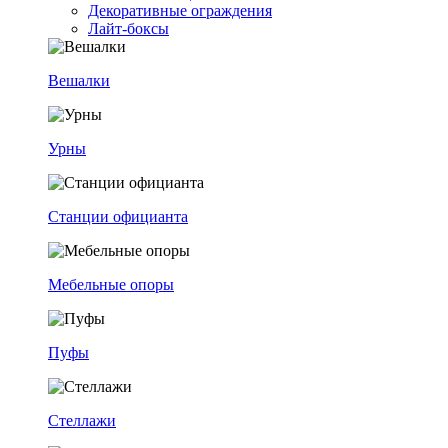
Декоративные ограждения
Лайт-боксы
Вешалки
Урны
Станции официанта
Мебельные опоры
Пуфы
Стеллажи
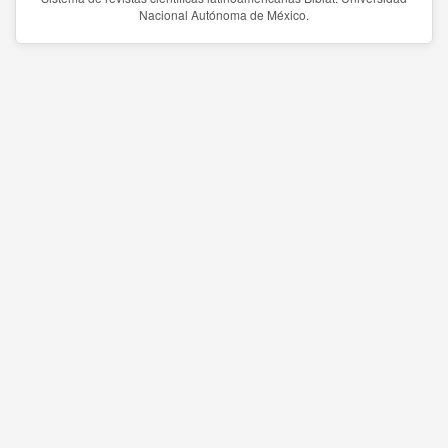
Nacional Autónoma de México.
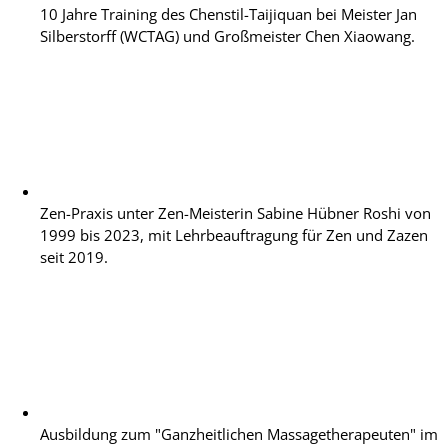
10 Jahre Training des Chenstil-Taijiquan bei Meister Jan
Silberstorff (WCTAG) und Großmeister Chen Xiaowang.
Zen-Praxis unter Zen-Meisterin Sabine Hübner Roshi von
1999 bis 2023, mit Lehrbeauftragung für Zen und Zazen
seit 2019.
Ausbildung zum "Ganzheitlichen Massagetherapeuten" im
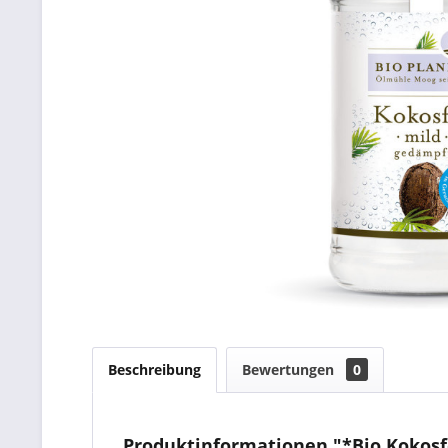
Beschreibung
Bewertungen
0
Produktinformationen "*Bio Kokosf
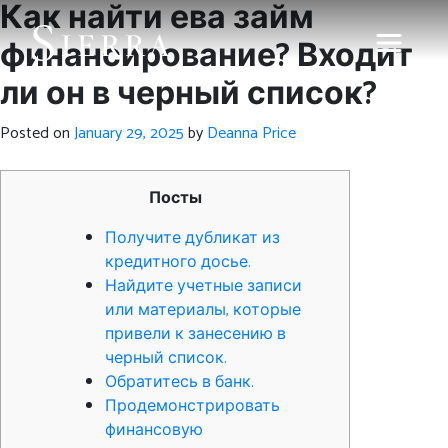
Как найти ева займ
финансирование? Входит
ли он в черный список?
Posted on
January 29, 2025
by
Deanna Price
Посты
Получите дубликат из
кредитного досье.
Найдите учетные записи
или материалы, которые
привели к занесению в
черный список.
Обратитесь в банк.
Продемонстрировать
финансовую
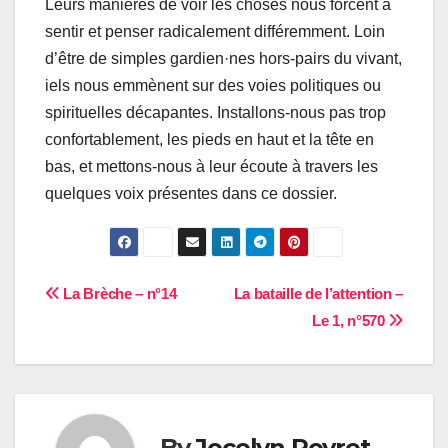
Leurs manières de voir les choses nous forcent à
sentir et penser radicalement différemment. Loin
d’être de simples gardien·nes hors-pairs du vivant,
iels nous emmènent sur des voies politiques ou
spirituelles décapantes. Installons-nous pas trop
confortablement, les pieds en haut et la tête en
bas, et mettons-nous à leur écoute à travers les
quelques voix présentes dans ce dossier.
Navigation
La Brèche – n°14
La bataille de l’attention –
Le 1, n°570
de
l’article
By
Jocelyn Peyret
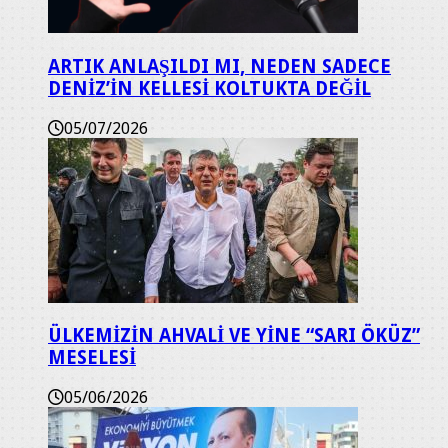
ARTIK ANLAŞILDI MI, NEDEN SADECE
DENİZ’İN KELLESİ KOLTUKTA DEĞİL
05/07/2026
ÜLKEMİZİN AHVALİ VE YİNE “SARI ÖKÜZ”
MESELESİ
05/06/2026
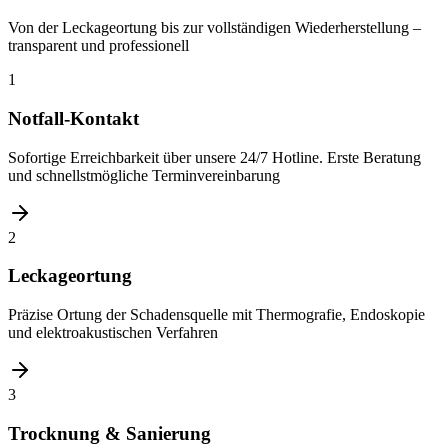
Von der Leckageortung bis zur vollständigen Wiederherstellung –
transparent und professionell
1
Notfall-Kontakt
Sofortige Erreichbarkeit über unsere 24/7 Hotline. Erste Beratung
und schnellstmögliche Terminvereinbarung
2
Leckageortung
Präzise Ortung der Schadensquelle mit Thermografie, Endoskopie
und elektroakustischen Verfahren
3
Trocknung & Sanierung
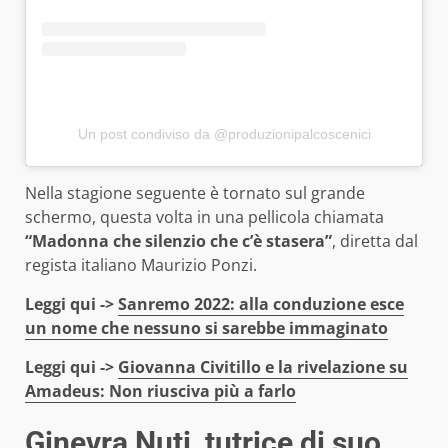
Un post condiviso da @produzionipalcoscenici
Nella stagione seguente è tornato sul grande
schermo, questa volta in una pellicola chiamata
“Madonna che silenzio che c’è stasera”
, diretta dal
regista italiano Maurizio Ponzi.
Leggi qui ->
Sanremo 2022: alla conduzione esce
un nome che nessuno si sarebbe immaginato
Leggi qui ->
Giovanna Civitillo e la rivelazione su
Amadeus: Non riusciva più a farlo
Ginevra Nuti, tutrice di suo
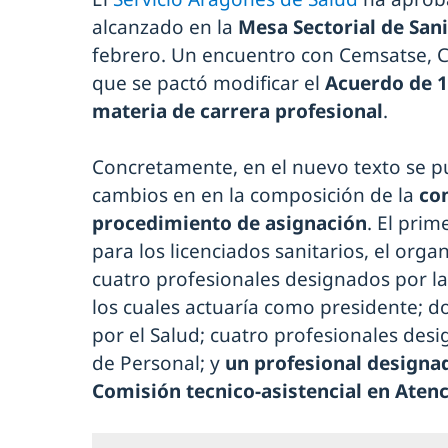
alcanzado en la
Mesa Sectorial de San
febrero. Un encuentro con Cemsatse, C
que se pactó modificar el
Acuerdo de 1
materia de carrera profesional
.
Concretamente, en el nuevo texto se p
cambios en en la composición de la
co
procedimiento de asignación
. El pri
para los licenciados sanitarios, el or
cuatro profesionales designados por la
los cuales actuaría como presidente; d
por el Salud; cuatro profesionales desi
de Personal; y
un profesional designa
Comisión tecnico-asistencial en Aten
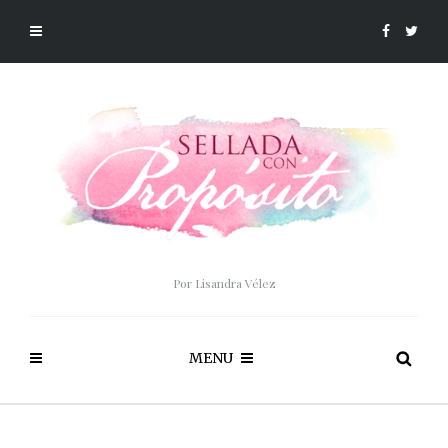
Por Lisandra Vélez
MENU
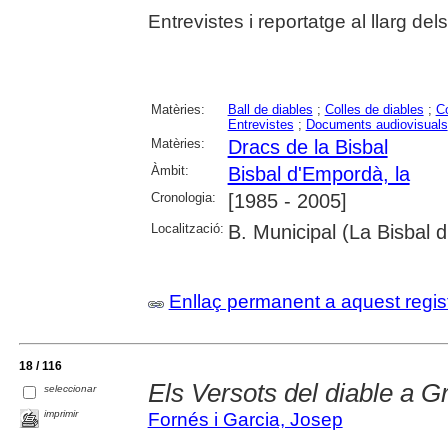
Entrevistes i reportatge al llarg de
Matèries:
Ball de diables
;
Colles de diables
;
C
Entrevistes
;
Documents audiovisuals
Matèries:
Dracs de la Bisbal
Àmbit:
Bisbal d'Empordà, la
Cronologia:
[1985 - 2005]
Localització:
B. Municipal (La Bisbal 
Enllaç permanent a aquest regis
18 / 116
Els Versots del diable a G
seleccionar
imprimir
Fornés i Garcia, Josep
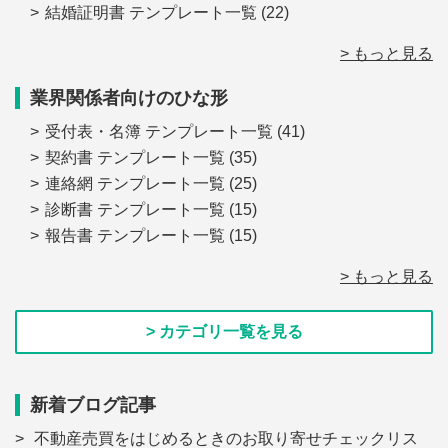
結婚証明書 テンプレート一覧
(22)
> もっと見る
業界関係者向けのひな形
受付表・名簿 テンプレート一覧
(41)
契約書 テンプレート一覧
(35)
連絡網 テンプレート一覧
(25)
診断書 テンプレート一覧
(15)
報告書 テンプレート一覧
(15)
> もっと見る
> カテゴリ一覧を見る
新着ブログ記事
不動産売買をはじめるときのお取り寄せチェックリス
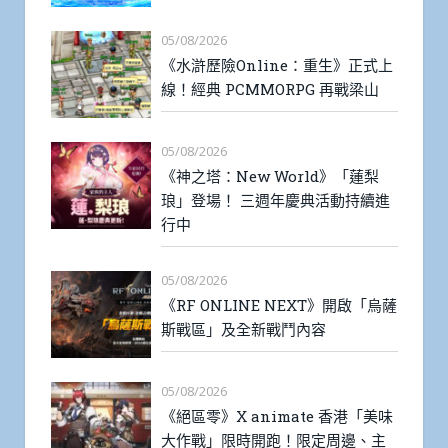
05/08/2026
《水滸歷險Online：重生》正式上
線！經典 PCMMORPG 再戰梁山
05/08/2026
《神之塔：New World》「蓮梨
琅」登場！ 三週年慶典活動持續進
行中
05/08/2026
《RF ONLINE NEXT》開啟「烏薩
斯戰區」及全新戰鬥內容
05/08/2026
《絕區零》X animate 香港「美味
大作戰」限時開跑！限定周邊、主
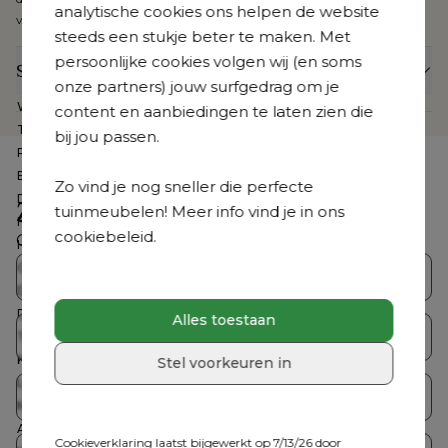
analytische cookies ons helpen de website
van 5 jaar garantie.
steeds een stukje beter te maken. Met
persoonlijke cookies volgen wij (en soms
Specificaties
onze partners) jouw surfgedrag om je
Webartikelnummer
CB3981577
content en aanbiedingen te laten zien die
Te zien in de showroom
Nee
bij jou passen.
Product collectie
Pagino
Breedte
240 cm
Zo vind je nog sneller die perfecte
Diepte
100 cm
Zoek je iets anders?
tuinmeubelen! Meer info vind je in ons
Hoogte
70 cm
cookiebeleid.
Ontdek ons volledig aanbod
Hoogte zitting
21 cm
Gemonteerd
Nee
Bristol Collecties
Loungesets
Dikte rugkussen
12 cm
Dikte zitkussen
12 cm
Alles toestaan
Tuintafelsets
Tuintafels
Totale afmetingen
B 240 x D 100 x H 70 cm
Kussen(s) inbegrepen
Ja
Stel voorkeuren in
Loungetafel inbegrepen
Nee
Tuinstoelen
Ligstoelen
Merk
Bristol à la carte
Aantal personen
3 personen
Cookieverklaring laatst bijgewerkt op 7/13/26 door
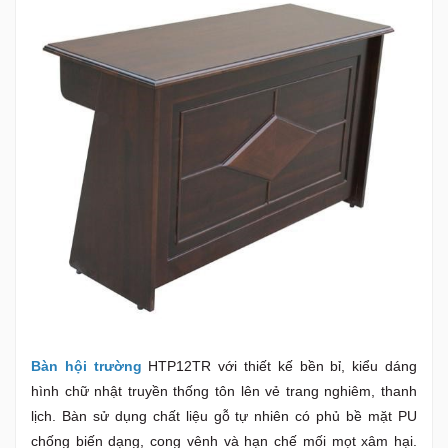
Bàn hội trường
HTP12TR với thiết kế bền bỉ, kiểu dáng
hình chữ nhật truyền thống tôn lên vẻ trang nghiêm, thanh
lịch. Bàn sử dụng chất liệu gỗ tự nhiên có phủ bề mặt PU
chống biến dạng, cong vênh và hạn chế mối mọt xâm hại.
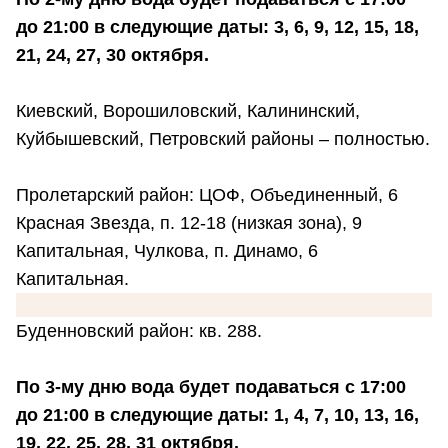
до 21:00 в следующие даты: 3, 6, 9, 12, 15, 18,
21, 24, 27, 30 октября.
Киевский, Ворошиловский, Калининский,
Куйбышевский, Петровский районы – полностью.
Пролетарский район: ЦОФ, Объединенный, 6
Красная Звезда, п. 12-18 (низкая зона), 9
Капитальная, Чулкова, п. Динамо, 6
Капитальная.
Буденновский район: кв. 288.
По 3-му дню вода будет подаваться с 17:00
до 21:00 в следующие даты: 1, 4, 7, 10, 13, 16,
19, 22, 25, 28, 31 октября.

Task instructions: Output the material above exactly as written and drop any images it holds.

The completed task:
Декоративные ограждения
Лайт-боксы
Вешалки
Урны
Станции официанта
Мебельные опоры
Пуфы
Стеллажи
Nacional Autónoma de México.
10 Jahre Training des Chenstil-Taijiquan bei Meister Jan
Silberstorff (WCTAG) und Großmeister Chen Xiaowang.
Zen-Praxis unter Zen-Meisterin Sabine Hübner Roshi von
1999 bis 2023, mit Lehrbeauftragung für Zen und Zazen
seit 2019.
Ausbildung zum "Ganzheitlichen Massagetherapeuten" im
Beschreibung
Bewertungen
0
Produktinformationen "*Bio Kokosf
Как найти ева займ
финансирование? Входит
ли он в черный список?
Posted on
January 29, 2025
by
Deanna Price
Посты
Получите дубликат из
кредитного досье.
Найдите учетные записи
или материалы, которые
привели к занесению в
черный список.
Обратитесь в банк.
Продемонстрировать
финансовую
Leurs manières de voir les choses nous forcent à
sentir et penser radicalement différemment. Loin
d’être de simples gardien·nes hors-pairs du vivant,
iels nous emmènent sur des voies politiques ou
spirituelles décapantes. Installons-nous pas trop
confortablement, les pieds en haut et la tête en
bas, et mettons-nous à leur écoute à travers les
quelques voix présentes dans ce dossier.
Navigation
La Brèche – n°14
La bataille de l’attention –
Le 1, n°570
de
l’article
By
Jocelyn Peyret
ARTIK ANLAŞILDI MI, NEDEN SADECE
DENİZ’İN KELLESİ KOLTUKTA DEĞİL
05/07/2026
ÜLKEMİZİN AHVALİ VE YİNE “SARI ÖKÜZ”
MESELESİ
05/06/2026
Von der Leckageortung bis zur vollständigen Wiederherstellung –
transparent und professionell
1
Notfall-Kontakt
Sofortige Erreichbarkeit über unsere 24/7 Hotline. Erste Beratung
und schnellstmögliche Terminvereinbarung
2
Leckageortung
Präzise Ortung der Schadensquelle mit Thermografie, Endoskopie
und elektroakustischen Verfahren
3
Trocknung & Sanierung
Un post condiviso da @produzionipalcoscenici
Nella stagione seguente è tornato sul grande
schermo, questa volta in una pellicola chiamata
“Madonna che silenzio che c’è stasera”
, diretta dal
regista italiano Maurizio Ponzi.
Leggi qui ->
Sanremo 2022: alla conduzione esce
un nome che nessuno si sarebbe immaginato
Leggi qui ->
Giovanna Civitillo e la rivelazione su
Amadeus: Non riusciva più a farlo
Ginevra Nuti, tutrice di suo
alcanzado en la
Mesa Sectorial de San
febrero. Un encuentro con Cemsatse, C
que se pactó modificar el
Acuerdo de 1
materia de carrera profesional
.
Concretamente, en el nuevo texto se p
cambios en en la composición de la
co
procedimiento de asignación
. El pri
para los licenciados sanitarios, el or
cuatro profesionales designados por la
los cuales actuaría como presidente; d
por el Salud; cuatro profesionales desi
de Personal; y
un profesional designa
Comisión tecnico-asistencial en Aten
Por Lisandra Vélez
MENU
Entrevistes i reportatge al llarg de
Matèries:
Ball de diables
;
Colles de diables
;
C
Entrevistes
;
Documents audiovisuals
Matèries:
Dracs de la Bisbal
Àmbit:
Bisbal d'Empordà, la
Cronologia:
[1985 - 2005]
Localització:
B. Municipal (La Bisbal 
Enllaç permanent a aquest regis
18 / 116
Els Versots del diable a G
seleccionar
imprimir
Fornés i Garcia, Josep
結婚証明書 テンプレート一覧
(22)
> もっと見る
業界関係者向けのひな形
受付表・名簿 テンプレート一覧
(41)
契約書 テンプレート一覧
(35)
連絡網 テンプレート一覧
(25)
診断書 テンプレート一覧
(15)
報告書 テンプレート一覧
(15)
> もっと見る
> カテゴリ一覧を見る
新着ブログ記事
不動産売買をはじめるときのお取り寄せチェックリス
05/08/2026
《水滸歷險Online：重生》正式上
線！經典 PCMMORPG 再戰梁山
05/08/2026
《神之塔：New World》「蓮梨
琅」登場！ 三週年慶典活動持續進
行中
05/08/2026
《RF ONLINE NEXT》開啟「烏薩
斯戰區」及全新戰鬥內容
05/08/2026
《絕區零》X animate 香港「美味
大作戰」限時開跑！限定周邊、主
analytische cookies ons helpen de website
van 5 jaar garantie.
steeds een stukje beter te maken. Met
persoonlijke cookies volgen wij (en soms
Specificaties
onze partners) jouw surfgedrag om je
Webartikelnummer
CB3981577
content en aanbiedingen te laten zien die
Te zien in de showroom
Nee
bij jou passen.
Product collectie
Pagino
Breedte
240 cm
Zo vind je nog sneller die perfecte
Diepte
100 cm
Zoek je iets anders?
tuinmeubelen! Meer info vind je in ons
Hoogte
70 cm
cookiebeleid.
Ontdek ons volledig aanbod
Hoogte zitting
21 cm
Gemonteerd
Nee
Bristol Collecties
Loungesets
Dikte rugkussen
12 cm
Dikte zitkussen
12 cm
Alles toestaan
Tuintafelsets
Tuintafels
Totale afmetingen
B 240 x D 100 x H 70 cm
Kussen(s) inbegrepen
Ja
Stel voorkeuren in
Loungetafel inbegrepen
Nee
Tuinstoelen
Ligstoelen
Merk
Bristol à la carte
Aantal personen
3 personen
Cookieverklaring laatst bijgewerkt op 7/13/26 door
Bàn hội trường
HTP12TR với thiết kế bền bỉ, kiểu dáng
hình chữ nhật truyền thống tôn lên vẻ trang nghiêm, thanh
lịch. Bàn sử dụng chất liệu gỗ tự nhiên có phủ bề mặt PU
chống biến dạng, cong vênh và hạn chế mối mọt xâm hại.
до 21:00 в следующие даты: 3, 6, 9, 12, 15, 18,
21, 24, 27, 30 октября.
Киевский, Ворошиловский, Калининский,
Куйбышевский, Петровский районы – полностью.
Пролетарский район: ЦОФ, Объединенный, 6
Красная Звезда, п. 12-18 (низкая зона), 9
Капитальная, Чулкова, п. Динамо, 6
Капитальная.
Буденновский район: кв. 288.
По 3-му дню вода будет подаваться с 17:00
до 21:00 в следующие даты: 1, 4, 7, 10, 13, 16,
19, 22, 25, 28, 31 октября.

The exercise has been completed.